▶ What to do
Return the lines below that contain "Pertanyaan".
Start of Raw data
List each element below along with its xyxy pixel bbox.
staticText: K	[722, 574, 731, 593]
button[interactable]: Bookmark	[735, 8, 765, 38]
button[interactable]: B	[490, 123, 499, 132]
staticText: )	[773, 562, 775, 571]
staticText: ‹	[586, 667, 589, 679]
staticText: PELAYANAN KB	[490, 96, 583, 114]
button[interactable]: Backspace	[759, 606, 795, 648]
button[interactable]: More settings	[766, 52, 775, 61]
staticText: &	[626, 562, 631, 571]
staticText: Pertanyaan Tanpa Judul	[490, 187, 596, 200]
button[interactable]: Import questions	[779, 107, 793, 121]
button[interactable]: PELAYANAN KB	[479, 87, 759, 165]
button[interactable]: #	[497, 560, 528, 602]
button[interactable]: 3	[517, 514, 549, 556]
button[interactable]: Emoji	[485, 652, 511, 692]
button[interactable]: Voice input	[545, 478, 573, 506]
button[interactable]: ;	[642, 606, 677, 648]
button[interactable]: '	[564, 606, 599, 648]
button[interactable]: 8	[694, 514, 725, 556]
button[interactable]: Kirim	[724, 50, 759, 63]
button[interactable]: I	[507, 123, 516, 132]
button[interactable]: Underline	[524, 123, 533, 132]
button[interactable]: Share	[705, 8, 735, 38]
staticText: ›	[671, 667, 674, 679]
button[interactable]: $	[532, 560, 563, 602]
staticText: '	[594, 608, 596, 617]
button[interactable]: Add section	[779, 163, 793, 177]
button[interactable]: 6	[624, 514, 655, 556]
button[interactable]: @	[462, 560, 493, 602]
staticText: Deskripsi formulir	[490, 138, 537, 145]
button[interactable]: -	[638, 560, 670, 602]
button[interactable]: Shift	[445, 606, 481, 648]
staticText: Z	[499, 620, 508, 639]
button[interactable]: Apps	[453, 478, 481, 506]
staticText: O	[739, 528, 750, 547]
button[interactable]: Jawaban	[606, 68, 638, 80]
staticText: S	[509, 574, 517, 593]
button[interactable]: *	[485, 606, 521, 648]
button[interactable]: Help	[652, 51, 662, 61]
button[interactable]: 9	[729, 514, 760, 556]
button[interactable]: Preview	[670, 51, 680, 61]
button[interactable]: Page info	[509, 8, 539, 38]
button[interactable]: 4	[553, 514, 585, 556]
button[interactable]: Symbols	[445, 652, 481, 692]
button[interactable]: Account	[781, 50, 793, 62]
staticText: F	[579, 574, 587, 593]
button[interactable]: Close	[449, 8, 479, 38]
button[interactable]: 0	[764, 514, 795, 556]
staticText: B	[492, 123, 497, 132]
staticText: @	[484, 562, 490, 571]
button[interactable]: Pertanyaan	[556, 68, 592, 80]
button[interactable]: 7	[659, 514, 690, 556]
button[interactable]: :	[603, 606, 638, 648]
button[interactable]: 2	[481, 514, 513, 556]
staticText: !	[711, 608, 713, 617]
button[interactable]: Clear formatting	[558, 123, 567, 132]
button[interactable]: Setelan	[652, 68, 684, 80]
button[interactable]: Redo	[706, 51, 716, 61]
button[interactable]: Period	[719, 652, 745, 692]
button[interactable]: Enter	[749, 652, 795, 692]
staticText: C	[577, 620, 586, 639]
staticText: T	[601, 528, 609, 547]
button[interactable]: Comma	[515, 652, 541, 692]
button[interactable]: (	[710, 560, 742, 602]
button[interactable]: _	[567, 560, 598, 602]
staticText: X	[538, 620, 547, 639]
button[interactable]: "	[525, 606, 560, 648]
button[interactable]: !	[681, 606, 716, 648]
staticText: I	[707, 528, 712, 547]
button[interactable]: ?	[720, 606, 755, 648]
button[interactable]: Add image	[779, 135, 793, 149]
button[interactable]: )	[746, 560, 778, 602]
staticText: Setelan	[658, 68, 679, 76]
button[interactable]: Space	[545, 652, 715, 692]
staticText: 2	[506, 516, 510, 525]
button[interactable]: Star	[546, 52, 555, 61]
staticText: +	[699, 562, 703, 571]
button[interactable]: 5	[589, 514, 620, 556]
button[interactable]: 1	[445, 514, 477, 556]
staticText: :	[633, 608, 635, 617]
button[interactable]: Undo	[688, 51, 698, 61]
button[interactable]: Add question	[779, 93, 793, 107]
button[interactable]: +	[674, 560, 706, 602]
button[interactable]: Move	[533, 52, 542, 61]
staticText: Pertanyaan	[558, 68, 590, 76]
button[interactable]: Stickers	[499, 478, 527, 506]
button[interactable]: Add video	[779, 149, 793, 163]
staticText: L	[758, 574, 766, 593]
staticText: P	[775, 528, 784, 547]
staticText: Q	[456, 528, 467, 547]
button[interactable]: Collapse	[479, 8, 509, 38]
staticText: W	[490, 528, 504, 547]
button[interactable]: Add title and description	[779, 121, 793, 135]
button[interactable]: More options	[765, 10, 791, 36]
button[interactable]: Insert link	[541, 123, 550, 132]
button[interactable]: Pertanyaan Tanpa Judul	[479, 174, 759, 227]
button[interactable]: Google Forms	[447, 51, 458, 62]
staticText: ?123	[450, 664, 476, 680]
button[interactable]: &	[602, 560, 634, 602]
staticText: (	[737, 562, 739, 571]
End of Raw data
▶ Written answer
staticText: Pertanyaan Tanpa Judul	[490, 187, 596, 200]
button[interactable]: Pertanyaan	[556, 68, 592, 80]
staticText: Pertanyaan	[558, 68, 590, 76]
button[interactable]: Pertanyaan Tanpa Judul	[479, 174, 759, 227]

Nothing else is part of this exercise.